En 1604, lors d'un arrentement du moulin, il n'est toujours cité qu'un seul rodet, mais apparaît le "paroir" ou foulon à draps.
En 1609 il est indiqué que "la communauté a deux moulins à bled, un paroir". C'est donc entre ces deux dates, qu'on a édifié un deuxième rodet.
L'entretien des moulins s'avérant onéreux, les taxes seigneuriales ayant augmenté considérablement, la communauté, à cours de ressources, se voit contrainte de vendre les moulins.
En 1720, une estimation est faite, qui décrit minutieusement l'état des "moulins à blé situés dans la terre de la Moutte et du foulon attenant".
En 1722, les moulins et paroir sont vendus à des particuliers pour 15335 livres, droit de banalité compris qui devient alors banalité roturière.
Ci contre : dans un des canaux de fuite en cours de dégagement, sous le moulin, nous avons localisé un bloc recouvert de concrétions (tuf) sur lequel a été gravé une date: 1826
Pendant 200 ans, tout semble bien se passer entre les différents propriétaires et la communauté.
En 1814 et 1818, après "le délire des passions révolutionnaires qui avait fait croire que tout ce qui était directement féodal ou le rattachait encore indirectement à un principe de féodalité primitive était aboli sans indemnité", une difficulté apparaît : les propriétaires exigeaient le respect par la communauté de la banalité des moulins.

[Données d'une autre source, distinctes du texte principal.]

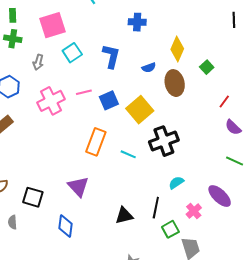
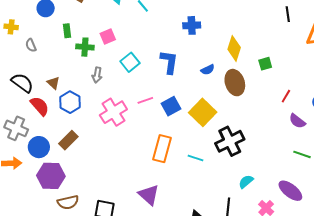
pink square: (53, 25) -> (108, 37), size x0.6
green cross: (13, 39) -> (85, 47), moved
green square: (207, 67) -> (265, 64), turned 32

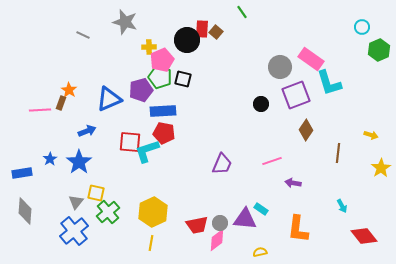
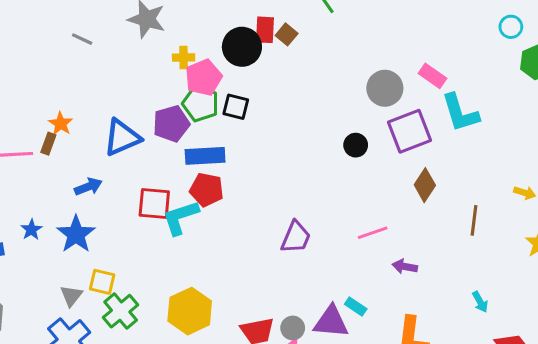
pink rectangle: (311, 59) -> (433, 76), size x0.7

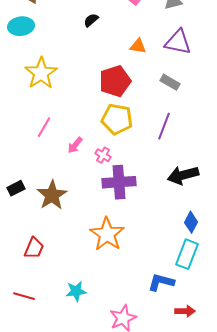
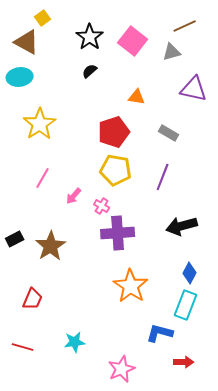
purple triangle: (178, 42) -> (194, 89), moved
orange star: (107, 234) -> (131, 286), moved

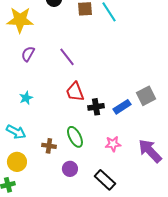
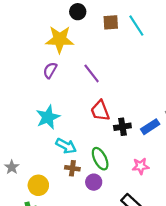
yellow star: (20, 20) -> (60, 39), moved
cyan star: (26, 98) -> (48, 117), size x1.6
cyan arrow: (16, 132) -> (66, 146), moved
purple circle: (70, 169) -> (94, 182), moved

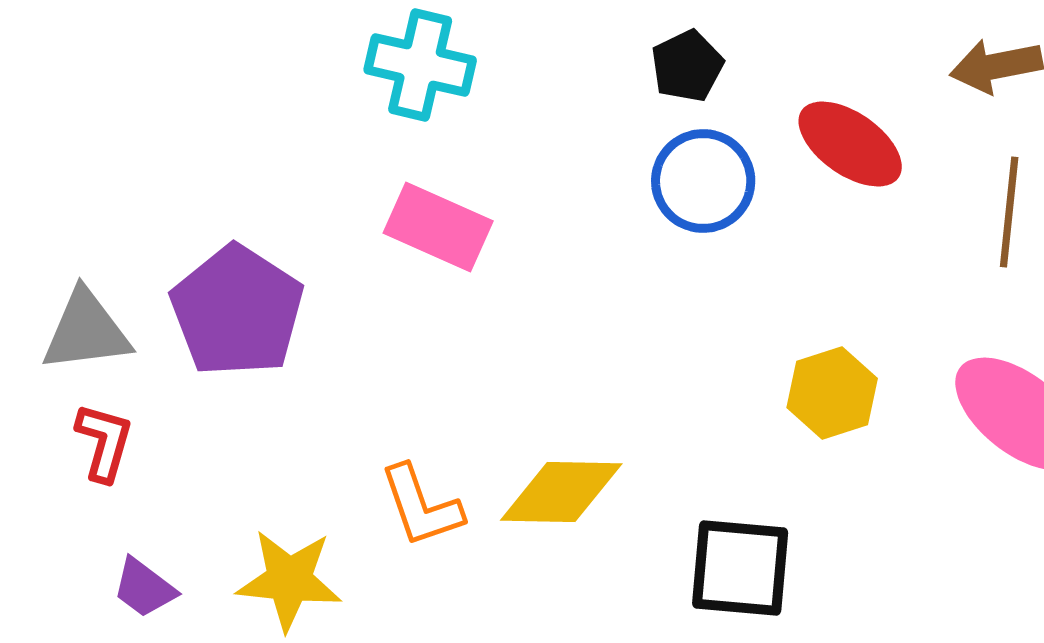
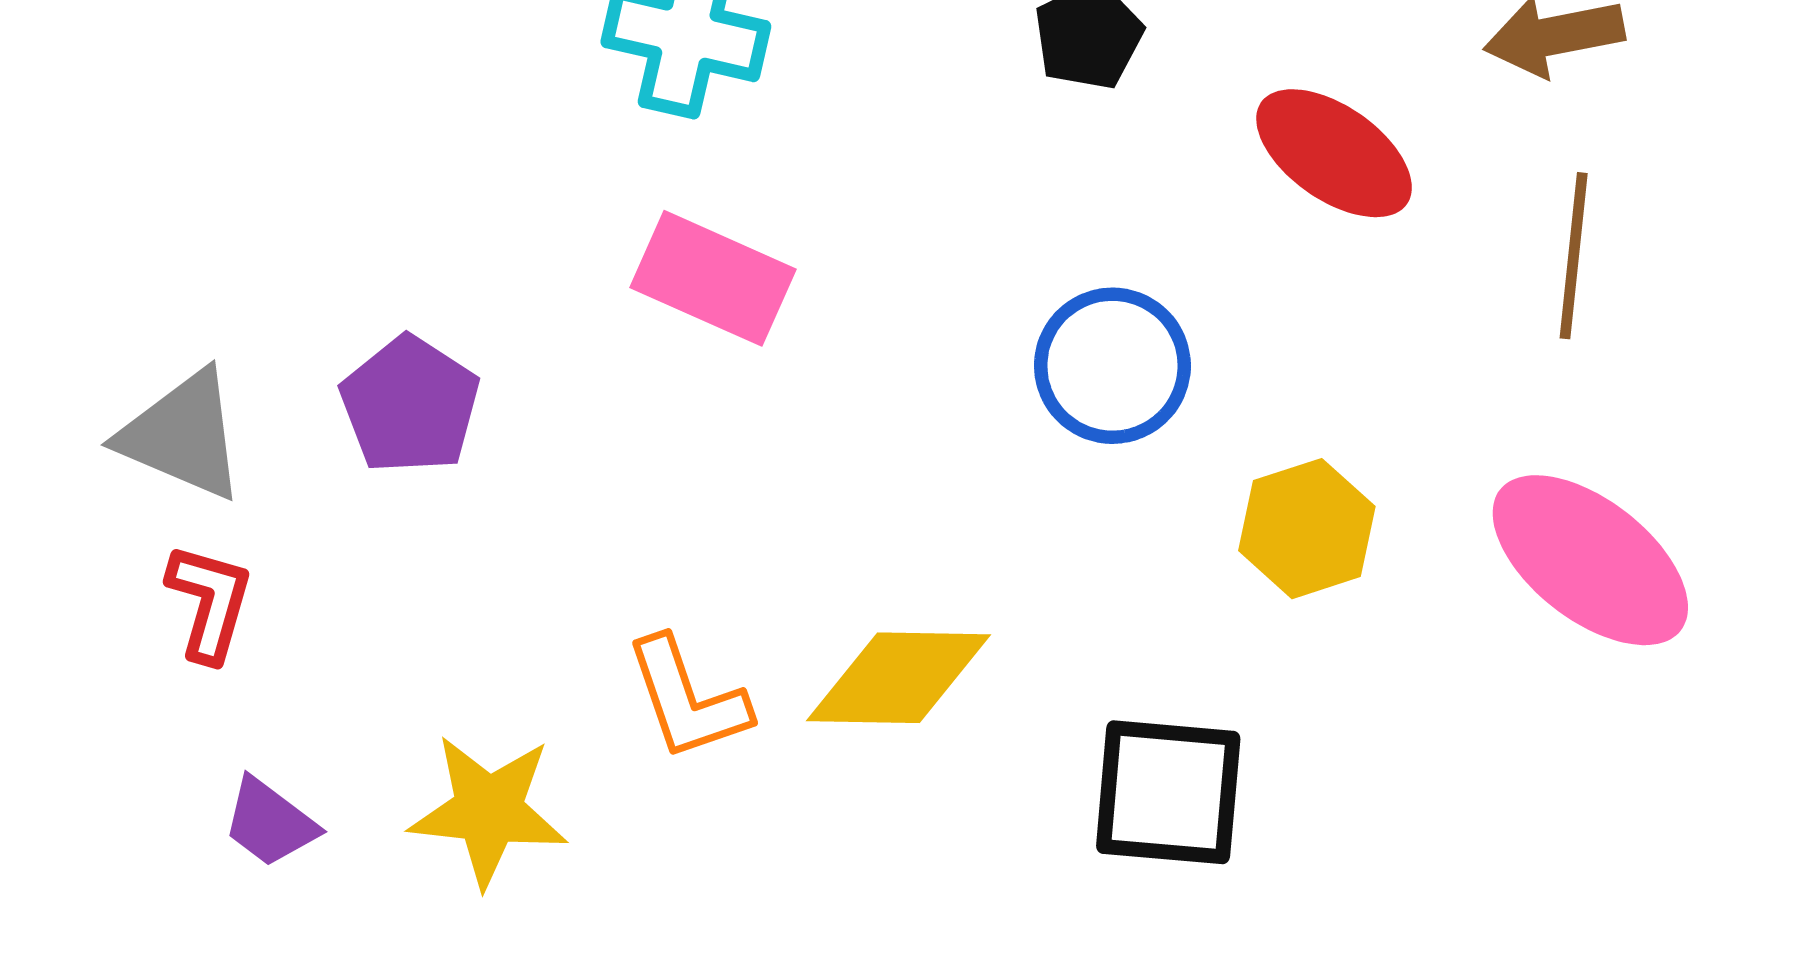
blue circle: (703, 181) -> (1112, 366), moved
purple pentagon: (237, 311) -> (410, 405), size x0.7
gray triangle: (86, 331) -> (182, 435), turned 30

Le Conseil Municipal, d'abord choqué d'une telle demande, puis réticent, reconnaît enfin qu'elle n'a pas été abolie et se voit en 1823, contraint de la racheter afin "d'éteindre une banalité forcée qui tient de si près de l'esclavage".
Ci-contre : "bugadier" découvert lors du dégagement du four. Le bugadier est une poterie de grandes taille utilisée pour laver le linge à l'origine, mais servant aussi à stocker différents produits (eau, vin, huile...). Sur la photo, nous pouvons voir un cordon digité sous la lèvre de la poterie ainsi qu'un cordon vertical sur la panse. On remarque une coulée de glaçure jaune le long du cordon vertical. Cette pièce a été produite à Biot (Alpes-Maritimes) vraisemblablement au cours du XVIIIè siècle (peut-être même XVIIè siècle).
La banalité enfin éliminée, d'autres moulins sont construits sur le territoire. En 1907, le Moulin de la Motte, après plus de 500 ans de fonctionnement, s'arrête définitivement. Il est acquis par la Société Electrique du Littoral.
Arrentement : mis à rente, location à bail
Banalité : droit issu de la féodalité qui oblige les gens à utiliser certains services exclusivement.
Banalité communale : le même dû à la commune
Banalité roturière : le même dû à des particuliers
Foulon : bâtiment où l'on bat le drap dans de l'argile smectique pour l'assouplir et le dégraisser
Fouloir : autre nom pour foulon
Meule : partie tournante ou gisante d'un moulin. Est généralement taillée dans une pierre abrasive (Rhyolithe, Silex, Grès siliceux ou Poudingue siliceux)
Motte : donjon, tour ou château construit sur une levée de terre artificielle
Paroir à drap : syn. de foulon
Pierre meulière : roche en silex sédimentaire utilisée, aussi bien dans la construction, que pour la fabrication des meules du moulin.
Rodet : ensemble composé de la roue, de l'arbre et de la meule tournante (meule supérieure).
Tuf : roche sédimentaire abandonnée par les eaux de source chargées en calcaire. On qualifie généralement ces sources de "pétrifiantes".